W3C home > Mailing lists > Public > www-tag@w3.org > September 2003

Re: Requesting a revision of RFC3023

From: John Cowan <jcowan@reutershealth.com>
Date: Fri, 19 Sep 2003 15:20:57 -0400
To: Bjoern Hoehrmann <derhoermi@gmx.net>
Cc: ietf-xml-mime@imc.org, WWW-Tag <www-tag@w3.org>
Message-ID: <20030919192057.GQ32762@skunk.reutershealth.com>

Bjoern Hoehrmann scripsit:

> Impractical. File systems commonly do not support encoding such
> information

In fact most file systems support extended attributes today.

> [A]nd even if they did, this would cause interoperability
> problems with file systems and protocols which do not provide such
> means. If you transfer the document using FTP to your web server the
> information is lost and the document will break.

No worse than today's situation, and FTP could be enhanced or abandoned
in favor of HTTP PUT.

> Further, file system
> information is typically almost invisible to authors and would thus
> have the same problem as the charset parameter.

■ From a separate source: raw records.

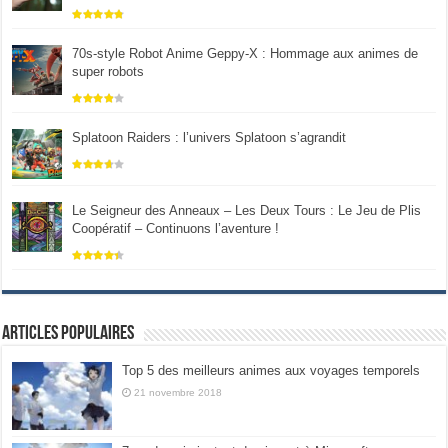
70s-style Robot Anime Geppy-X : Hommage aux animes de
super robots
Splatoon Raiders : l’univers Splatoon s’agrandit
Le Seigneur des Anneaux – Les Deux Tours : Le Jeu de Plis
Coopératif – Continuons l’aventure !
Articles populaires
Top 5 des meilleurs animes aux voyages temporels
21 novembre 2018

If I edit a document
> in an XML unaware text editor, change the encoding declaration and
> some text nodes and save the file, file system and encoding declaration
> are likely to contradict each other and the document would break.

No worse than today's situation.

> You are basically suggesting to change all file systems and software
> that interacts with it and expect everyone to upgrade the software and
> the file system information of all documents.

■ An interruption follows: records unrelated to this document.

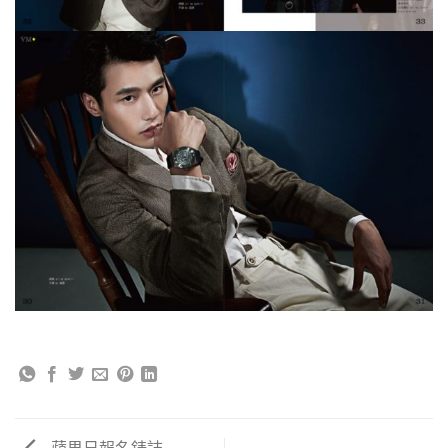
蘋果日報名錶誌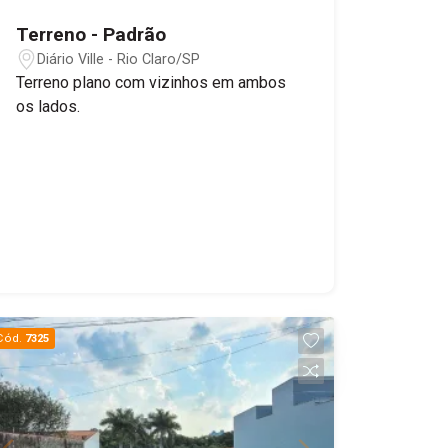
Terreno - Padrão
Diário Ville - Rio Claro/SP
Terreno plano com vizinhos em ambos
os lados.
Cód.
7325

*You* are suggesting that every text file format that has ever existed --
innumerable assembly languages, C, C++, Java, Fortran, Lisp, Scheme, Prolog,
Perl, Python, Smalltalk, awk, sed, ... sh, csh, bash, zsh, ... mail archives,
news archives, ... Tex, LaTex, nroff/troff, ... -- be revised to find someplace
to stuff a charset indication, and then that every one of the billions of
documents in each of those formats be changed to carry that information.

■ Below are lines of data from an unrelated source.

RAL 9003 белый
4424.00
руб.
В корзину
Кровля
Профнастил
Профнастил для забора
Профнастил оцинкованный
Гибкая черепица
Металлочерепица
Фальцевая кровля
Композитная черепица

> If an applicable solution
> may go this far, you should rather suggest to outlaw all non-Unicode
> encodings, much simpler, more consistent and more interoperable. This
> would also work if the text is not stored in the file system but rather
> generated by software, something your solution does not consider.

Indeed, which is why Plan 9 sensibly makes everything UTF-8 and Windows NT/2K/XP
makes most things UTF-16, at least under the covers.

> >Otherwise, generic text-processing tools become impossible,
> 
> They are impossible today.

The impossible does not happen, but I usefully use generic text processing
tools every hour of every working day.

> They are not trying to read the format, they are trying to read byte
> streams as character streams. If they are trying to read the format,
> they have to support that format anyway, including mechanisms to
> determine the character encoding.

Not so.  If I want to process a Fortran 77 program as text (to find the
identifiers which occur only once, e.g.) then I can use generic tools
(tr, sort, uniq) and supply the character encoding out of band.  This is
annoying, but it works.  If the tools had to understand where backpatched
Fortran 77 text hides its in-band character encoding declaration, the
results would be as I describe: huge amounts of useless hair.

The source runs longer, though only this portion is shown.